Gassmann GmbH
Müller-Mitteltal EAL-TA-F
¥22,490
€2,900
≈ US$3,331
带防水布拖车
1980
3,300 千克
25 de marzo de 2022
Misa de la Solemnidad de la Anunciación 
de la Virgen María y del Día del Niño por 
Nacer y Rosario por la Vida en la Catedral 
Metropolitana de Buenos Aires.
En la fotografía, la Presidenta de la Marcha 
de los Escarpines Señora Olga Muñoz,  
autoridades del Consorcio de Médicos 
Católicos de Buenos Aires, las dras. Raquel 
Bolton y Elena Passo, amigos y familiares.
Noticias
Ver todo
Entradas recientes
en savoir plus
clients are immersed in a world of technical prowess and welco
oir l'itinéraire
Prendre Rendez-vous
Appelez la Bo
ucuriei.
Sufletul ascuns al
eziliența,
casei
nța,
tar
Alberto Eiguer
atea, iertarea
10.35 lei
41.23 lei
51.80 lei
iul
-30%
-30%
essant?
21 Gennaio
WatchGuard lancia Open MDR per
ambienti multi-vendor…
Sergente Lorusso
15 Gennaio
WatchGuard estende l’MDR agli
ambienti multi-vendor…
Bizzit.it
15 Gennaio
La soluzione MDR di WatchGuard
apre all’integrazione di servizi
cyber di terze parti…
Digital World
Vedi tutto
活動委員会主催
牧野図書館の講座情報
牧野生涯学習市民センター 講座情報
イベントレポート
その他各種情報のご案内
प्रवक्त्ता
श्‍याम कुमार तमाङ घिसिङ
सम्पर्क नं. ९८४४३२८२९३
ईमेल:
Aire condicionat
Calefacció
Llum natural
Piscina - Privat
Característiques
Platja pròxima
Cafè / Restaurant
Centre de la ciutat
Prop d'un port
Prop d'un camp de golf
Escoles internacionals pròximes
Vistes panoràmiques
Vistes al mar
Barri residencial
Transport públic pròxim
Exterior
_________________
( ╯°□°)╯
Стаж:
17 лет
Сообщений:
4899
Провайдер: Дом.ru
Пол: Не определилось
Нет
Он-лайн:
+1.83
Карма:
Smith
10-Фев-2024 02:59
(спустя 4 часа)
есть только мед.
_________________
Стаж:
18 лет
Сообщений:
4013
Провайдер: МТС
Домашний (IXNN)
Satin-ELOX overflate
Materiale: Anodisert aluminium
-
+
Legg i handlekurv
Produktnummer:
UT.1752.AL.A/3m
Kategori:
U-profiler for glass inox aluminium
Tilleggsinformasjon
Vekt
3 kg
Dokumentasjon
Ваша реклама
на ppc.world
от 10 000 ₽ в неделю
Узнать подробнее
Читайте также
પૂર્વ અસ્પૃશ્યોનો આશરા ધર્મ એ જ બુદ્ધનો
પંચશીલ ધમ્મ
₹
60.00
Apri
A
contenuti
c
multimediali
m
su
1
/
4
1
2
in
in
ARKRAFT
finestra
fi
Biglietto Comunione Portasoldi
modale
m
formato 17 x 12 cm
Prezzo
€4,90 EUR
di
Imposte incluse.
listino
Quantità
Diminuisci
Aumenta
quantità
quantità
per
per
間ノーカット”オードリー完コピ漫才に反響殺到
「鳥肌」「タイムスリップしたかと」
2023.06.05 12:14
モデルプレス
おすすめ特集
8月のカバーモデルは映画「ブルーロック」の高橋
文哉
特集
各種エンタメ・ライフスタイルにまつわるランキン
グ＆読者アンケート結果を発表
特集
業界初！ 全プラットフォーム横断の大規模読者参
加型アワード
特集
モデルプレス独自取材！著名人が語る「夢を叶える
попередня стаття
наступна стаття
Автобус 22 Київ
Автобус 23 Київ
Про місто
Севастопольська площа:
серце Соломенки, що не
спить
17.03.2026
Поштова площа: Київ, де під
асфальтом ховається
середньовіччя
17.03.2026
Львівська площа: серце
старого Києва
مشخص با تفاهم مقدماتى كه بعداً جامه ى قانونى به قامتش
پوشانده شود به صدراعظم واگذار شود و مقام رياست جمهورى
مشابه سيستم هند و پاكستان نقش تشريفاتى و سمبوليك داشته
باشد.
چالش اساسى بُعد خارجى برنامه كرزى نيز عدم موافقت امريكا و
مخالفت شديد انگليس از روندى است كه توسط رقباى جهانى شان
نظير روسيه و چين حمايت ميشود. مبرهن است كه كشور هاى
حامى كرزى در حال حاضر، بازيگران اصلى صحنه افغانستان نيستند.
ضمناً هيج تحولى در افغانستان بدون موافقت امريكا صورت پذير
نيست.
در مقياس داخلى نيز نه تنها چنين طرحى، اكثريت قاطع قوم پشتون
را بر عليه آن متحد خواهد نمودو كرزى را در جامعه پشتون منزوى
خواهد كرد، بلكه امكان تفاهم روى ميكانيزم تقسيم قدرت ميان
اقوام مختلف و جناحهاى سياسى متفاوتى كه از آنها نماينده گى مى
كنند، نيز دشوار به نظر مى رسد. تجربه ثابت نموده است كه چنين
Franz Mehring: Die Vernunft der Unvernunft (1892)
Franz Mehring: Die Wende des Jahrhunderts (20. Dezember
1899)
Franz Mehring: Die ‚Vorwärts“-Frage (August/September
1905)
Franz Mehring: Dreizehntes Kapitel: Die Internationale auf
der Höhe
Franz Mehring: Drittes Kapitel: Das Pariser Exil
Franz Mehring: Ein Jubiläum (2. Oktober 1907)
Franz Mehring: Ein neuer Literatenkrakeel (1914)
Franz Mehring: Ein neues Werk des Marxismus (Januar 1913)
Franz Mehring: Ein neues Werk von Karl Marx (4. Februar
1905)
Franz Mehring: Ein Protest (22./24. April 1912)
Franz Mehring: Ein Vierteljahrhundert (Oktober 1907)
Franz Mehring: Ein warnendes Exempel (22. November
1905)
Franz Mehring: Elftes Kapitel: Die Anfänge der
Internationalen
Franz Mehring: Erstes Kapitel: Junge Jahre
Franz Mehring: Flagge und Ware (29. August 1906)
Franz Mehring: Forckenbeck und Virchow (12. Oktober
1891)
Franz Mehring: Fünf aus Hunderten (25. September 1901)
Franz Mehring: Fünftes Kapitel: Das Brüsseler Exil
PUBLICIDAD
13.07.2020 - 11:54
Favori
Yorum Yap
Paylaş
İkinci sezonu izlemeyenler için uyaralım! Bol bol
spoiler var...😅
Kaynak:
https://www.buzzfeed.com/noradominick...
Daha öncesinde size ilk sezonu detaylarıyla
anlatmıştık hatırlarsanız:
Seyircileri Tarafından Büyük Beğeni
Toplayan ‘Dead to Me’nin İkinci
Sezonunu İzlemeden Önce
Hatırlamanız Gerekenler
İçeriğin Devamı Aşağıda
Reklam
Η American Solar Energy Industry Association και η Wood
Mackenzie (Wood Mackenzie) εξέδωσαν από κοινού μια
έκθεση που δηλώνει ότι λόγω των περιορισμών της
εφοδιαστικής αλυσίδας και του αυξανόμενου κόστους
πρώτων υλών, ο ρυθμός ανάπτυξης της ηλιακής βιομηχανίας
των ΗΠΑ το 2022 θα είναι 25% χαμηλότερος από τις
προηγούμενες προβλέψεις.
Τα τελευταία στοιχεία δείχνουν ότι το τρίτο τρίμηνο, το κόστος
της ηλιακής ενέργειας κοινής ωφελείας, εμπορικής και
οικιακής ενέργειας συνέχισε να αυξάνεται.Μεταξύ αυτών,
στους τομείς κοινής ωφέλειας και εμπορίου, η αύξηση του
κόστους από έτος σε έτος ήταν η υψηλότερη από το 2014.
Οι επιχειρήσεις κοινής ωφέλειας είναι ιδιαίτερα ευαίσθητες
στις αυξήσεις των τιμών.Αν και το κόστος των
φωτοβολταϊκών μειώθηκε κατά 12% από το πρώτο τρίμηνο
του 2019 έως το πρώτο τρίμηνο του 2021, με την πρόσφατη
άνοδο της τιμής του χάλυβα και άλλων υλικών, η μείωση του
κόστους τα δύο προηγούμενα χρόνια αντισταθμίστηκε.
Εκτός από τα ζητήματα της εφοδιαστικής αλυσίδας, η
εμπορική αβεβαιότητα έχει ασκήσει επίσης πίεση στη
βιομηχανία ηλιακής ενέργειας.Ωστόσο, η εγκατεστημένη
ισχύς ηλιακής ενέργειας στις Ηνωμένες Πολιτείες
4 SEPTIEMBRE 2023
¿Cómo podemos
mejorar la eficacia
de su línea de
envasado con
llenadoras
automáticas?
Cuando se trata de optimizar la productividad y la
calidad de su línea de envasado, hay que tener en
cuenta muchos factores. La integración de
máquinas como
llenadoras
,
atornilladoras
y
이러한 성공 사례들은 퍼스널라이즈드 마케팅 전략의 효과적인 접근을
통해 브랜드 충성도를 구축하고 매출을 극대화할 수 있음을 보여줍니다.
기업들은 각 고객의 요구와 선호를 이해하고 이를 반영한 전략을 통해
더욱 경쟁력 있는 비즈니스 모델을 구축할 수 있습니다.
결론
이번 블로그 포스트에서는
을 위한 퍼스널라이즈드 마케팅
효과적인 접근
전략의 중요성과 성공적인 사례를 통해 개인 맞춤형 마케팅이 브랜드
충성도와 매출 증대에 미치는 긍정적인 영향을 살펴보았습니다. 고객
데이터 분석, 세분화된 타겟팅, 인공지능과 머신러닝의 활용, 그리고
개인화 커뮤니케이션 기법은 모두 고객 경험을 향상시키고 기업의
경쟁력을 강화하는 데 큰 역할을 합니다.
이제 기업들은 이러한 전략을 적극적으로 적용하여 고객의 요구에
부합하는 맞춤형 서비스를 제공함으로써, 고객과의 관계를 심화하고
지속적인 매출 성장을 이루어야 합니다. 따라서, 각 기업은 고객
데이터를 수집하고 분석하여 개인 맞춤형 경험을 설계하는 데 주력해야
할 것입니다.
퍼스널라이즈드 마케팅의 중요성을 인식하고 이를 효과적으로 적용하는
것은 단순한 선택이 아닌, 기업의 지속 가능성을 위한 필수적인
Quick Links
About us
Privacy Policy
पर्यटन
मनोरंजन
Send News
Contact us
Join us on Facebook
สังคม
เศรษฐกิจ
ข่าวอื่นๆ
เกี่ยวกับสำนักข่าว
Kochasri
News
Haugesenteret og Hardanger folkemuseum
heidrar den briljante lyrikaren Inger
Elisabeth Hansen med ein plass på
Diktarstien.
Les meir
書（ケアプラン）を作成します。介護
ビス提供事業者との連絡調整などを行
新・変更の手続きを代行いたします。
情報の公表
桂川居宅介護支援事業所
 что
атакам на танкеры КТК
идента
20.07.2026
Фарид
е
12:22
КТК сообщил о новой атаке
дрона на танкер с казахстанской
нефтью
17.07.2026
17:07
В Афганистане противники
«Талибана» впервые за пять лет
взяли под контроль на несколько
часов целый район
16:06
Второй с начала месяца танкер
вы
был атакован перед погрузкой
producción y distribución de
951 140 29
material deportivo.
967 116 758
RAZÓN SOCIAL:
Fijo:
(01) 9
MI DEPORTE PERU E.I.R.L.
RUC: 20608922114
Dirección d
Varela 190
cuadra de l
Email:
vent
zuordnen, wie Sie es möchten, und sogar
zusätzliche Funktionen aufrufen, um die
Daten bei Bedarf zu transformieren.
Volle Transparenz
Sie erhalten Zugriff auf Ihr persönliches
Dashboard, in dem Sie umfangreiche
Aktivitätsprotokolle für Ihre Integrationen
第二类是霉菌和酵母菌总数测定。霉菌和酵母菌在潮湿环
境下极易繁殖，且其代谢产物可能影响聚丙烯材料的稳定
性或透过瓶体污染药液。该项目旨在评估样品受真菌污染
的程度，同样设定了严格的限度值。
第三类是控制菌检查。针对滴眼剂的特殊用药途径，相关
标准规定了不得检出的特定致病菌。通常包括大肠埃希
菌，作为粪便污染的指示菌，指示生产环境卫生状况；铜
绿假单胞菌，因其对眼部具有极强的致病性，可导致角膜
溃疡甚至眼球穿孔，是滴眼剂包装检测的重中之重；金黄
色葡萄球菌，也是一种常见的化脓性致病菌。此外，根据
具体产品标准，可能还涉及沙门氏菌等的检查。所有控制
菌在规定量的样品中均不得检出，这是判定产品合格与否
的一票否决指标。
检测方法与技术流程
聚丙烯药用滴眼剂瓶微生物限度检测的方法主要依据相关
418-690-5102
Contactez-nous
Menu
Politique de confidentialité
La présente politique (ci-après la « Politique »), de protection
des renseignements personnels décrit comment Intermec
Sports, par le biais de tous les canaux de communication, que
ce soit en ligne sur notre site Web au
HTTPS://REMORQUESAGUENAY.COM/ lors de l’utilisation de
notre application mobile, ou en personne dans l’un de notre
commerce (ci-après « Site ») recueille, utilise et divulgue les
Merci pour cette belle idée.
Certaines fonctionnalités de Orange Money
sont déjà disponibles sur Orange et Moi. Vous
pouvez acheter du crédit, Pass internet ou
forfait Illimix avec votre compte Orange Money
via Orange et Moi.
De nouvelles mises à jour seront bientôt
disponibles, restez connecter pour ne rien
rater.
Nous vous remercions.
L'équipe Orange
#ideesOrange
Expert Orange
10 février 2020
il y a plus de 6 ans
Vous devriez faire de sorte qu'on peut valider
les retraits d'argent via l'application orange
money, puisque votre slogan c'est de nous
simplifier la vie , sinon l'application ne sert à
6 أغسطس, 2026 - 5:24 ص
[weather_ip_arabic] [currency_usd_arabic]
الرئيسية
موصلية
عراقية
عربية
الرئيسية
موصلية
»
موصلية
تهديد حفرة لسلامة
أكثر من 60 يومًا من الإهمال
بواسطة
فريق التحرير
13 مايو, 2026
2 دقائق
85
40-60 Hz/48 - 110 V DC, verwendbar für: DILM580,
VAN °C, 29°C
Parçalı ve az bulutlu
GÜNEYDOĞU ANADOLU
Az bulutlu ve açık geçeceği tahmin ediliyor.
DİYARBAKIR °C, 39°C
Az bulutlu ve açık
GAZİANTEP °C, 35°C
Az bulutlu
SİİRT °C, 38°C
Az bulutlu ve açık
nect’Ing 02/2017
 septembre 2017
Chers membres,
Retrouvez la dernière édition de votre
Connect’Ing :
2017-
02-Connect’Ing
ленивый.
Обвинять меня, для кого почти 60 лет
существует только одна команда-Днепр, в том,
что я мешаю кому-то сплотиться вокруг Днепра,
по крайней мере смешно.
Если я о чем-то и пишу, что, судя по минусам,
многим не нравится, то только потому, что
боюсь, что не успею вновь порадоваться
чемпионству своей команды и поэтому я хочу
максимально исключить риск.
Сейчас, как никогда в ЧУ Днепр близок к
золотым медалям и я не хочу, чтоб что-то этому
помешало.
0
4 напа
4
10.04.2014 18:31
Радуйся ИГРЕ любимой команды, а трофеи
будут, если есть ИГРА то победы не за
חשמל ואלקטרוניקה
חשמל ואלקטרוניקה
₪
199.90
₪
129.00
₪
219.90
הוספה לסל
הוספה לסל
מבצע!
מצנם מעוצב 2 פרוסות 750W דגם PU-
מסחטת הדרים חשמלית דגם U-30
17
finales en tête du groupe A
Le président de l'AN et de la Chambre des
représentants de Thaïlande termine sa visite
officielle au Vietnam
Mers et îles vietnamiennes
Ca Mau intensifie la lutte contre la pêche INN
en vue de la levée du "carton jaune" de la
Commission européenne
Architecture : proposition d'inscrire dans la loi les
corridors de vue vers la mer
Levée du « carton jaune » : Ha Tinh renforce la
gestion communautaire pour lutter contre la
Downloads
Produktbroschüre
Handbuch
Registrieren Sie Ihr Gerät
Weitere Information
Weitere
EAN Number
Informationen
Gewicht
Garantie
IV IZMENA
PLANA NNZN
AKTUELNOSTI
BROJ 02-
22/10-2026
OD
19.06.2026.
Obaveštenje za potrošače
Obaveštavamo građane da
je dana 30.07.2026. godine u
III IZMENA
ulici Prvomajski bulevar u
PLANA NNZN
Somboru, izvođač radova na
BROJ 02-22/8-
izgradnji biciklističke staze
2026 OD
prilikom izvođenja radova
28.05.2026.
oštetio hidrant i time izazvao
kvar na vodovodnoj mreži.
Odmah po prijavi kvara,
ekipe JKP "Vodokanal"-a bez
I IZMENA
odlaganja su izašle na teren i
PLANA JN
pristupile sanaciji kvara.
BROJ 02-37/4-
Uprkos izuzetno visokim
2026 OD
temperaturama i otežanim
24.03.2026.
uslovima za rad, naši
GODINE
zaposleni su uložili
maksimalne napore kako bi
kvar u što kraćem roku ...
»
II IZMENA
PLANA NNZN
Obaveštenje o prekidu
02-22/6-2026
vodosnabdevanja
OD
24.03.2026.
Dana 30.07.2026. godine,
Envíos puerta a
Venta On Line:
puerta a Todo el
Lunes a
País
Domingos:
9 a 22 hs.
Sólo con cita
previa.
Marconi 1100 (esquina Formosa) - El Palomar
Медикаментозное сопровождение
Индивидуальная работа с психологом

**********

- Problem details -
From the records above, reproduce exactly the lines from the one with "atea, iertarea" to the one with "Львівська площа: серце", both included, and no others.

- Output -
atea, iertarea
10.35 lei
41.23 lei
51.80 lei
iul
-30%
-30%
essant?
21 Gennaio
WatchGuard lancia Open MDR per
ambienti multi-vendor…
Sergente Lorusso
15 Gennaio
WatchGuard estende l’MDR agli
ambienti multi-vendor…
Bizzit.it
15 Gennaio
La soluzione MDR di WatchGuard
apre all’integrazione di servizi
cyber di terze parti…
Digital World
Vedi tutto
活動委員会主催
牧野図書館の講座情報
牧野生涯学習市民センター 講座情報
イベントレポート
その他各種情報のご案内
प्रवक्त्ता
श्‍याम कुमार तमाङ घिसिङ
सम्पर्क नं. ९८४४३२८२९३
ईमेल:
Aire condicionat
Calefacció
Llum natural
Piscina - Privat
Característiques
Platja pròxima
Cafè / Restaurant
Centre de la ciutat
Prop d'un port
Prop d'un camp de golf
Escoles internacionals pròximes
Vistes panoràmiques
Vistes al mar
Barri residencial
Transport públic pròxim
Exterior
_________________
( ╯°□°)╯
Стаж:
17 лет
Сообщений:
4899
Провайдер: Дом.ru
Пол: Не определилось
Нет
Он-лайн:
+1.83
Карма:
Smith
10-Фев-2024 02:59
(спустя 4 часа)
есть только мед.
_________________
Стаж:
18 лет
Сообщений:
4013
Провайдер: МТС
Домашний (IXNN)
Satin-ELOX overflate
Materiale: Anodisert aluminium
-
+
Legg i handlekurv
Produktnummer:
UT.1752.AL.A/3m
Kategori:
U-profiler for glass inox aluminium
Tilleggsinformasjon
Vekt
3 kg
Dokumentasjon
Ваша реклама
на ppc.world
от 10 000 ₽ в неделю
Узнать подробнее
Читайте также
પૂર્વ અસ્પૃશ્યોનો આશરા ધર્મ એ જ બુદ્ધનો
પંચશીલ ધમ્મ
₹
60.00
Apri
A
contenuti
c
multimediali
m
su
1
/
4
1
2
in
in
ARKRAFT
finestra
fi
Biglietto Comunione Portasoldi
modale
m
formato 17 x 12 cm
Prezzo
€4,90 EUR
di
Imposte incluse.
listino
Quantità
Diminuisci
Aumenta
quantità
quantità
per
per
間ノーカット”オードリー完コピ漫才に反響殺到
「鳥肌」「タイムスリップしたかと」
2023.06.05 12:14
モデルプレス
おすすめ特集
8月のカバーモデルは映画「ブルーロック」の高橋
文哉
特集
各種エンタメ・ライフスタイルにまつわるランキン
グ＆読者アンケート結果を発表
特集
業界初！ 全プラットフォーム横断の大規模読者参
加型アワード
特集
モデルプレス独自取材！著名人が語る「夢を叶える
попередня стаття
наступна стаття
Автобус 22 Київ
Автобус 23 Київ
Про місто
Севастопольська площа:
серце Соломенки, що не
спить
17.03.2026
Поштова площа: Київ, де під
асфальтом ховається
середньовіччя
17.03.2026
Львівська площа: серце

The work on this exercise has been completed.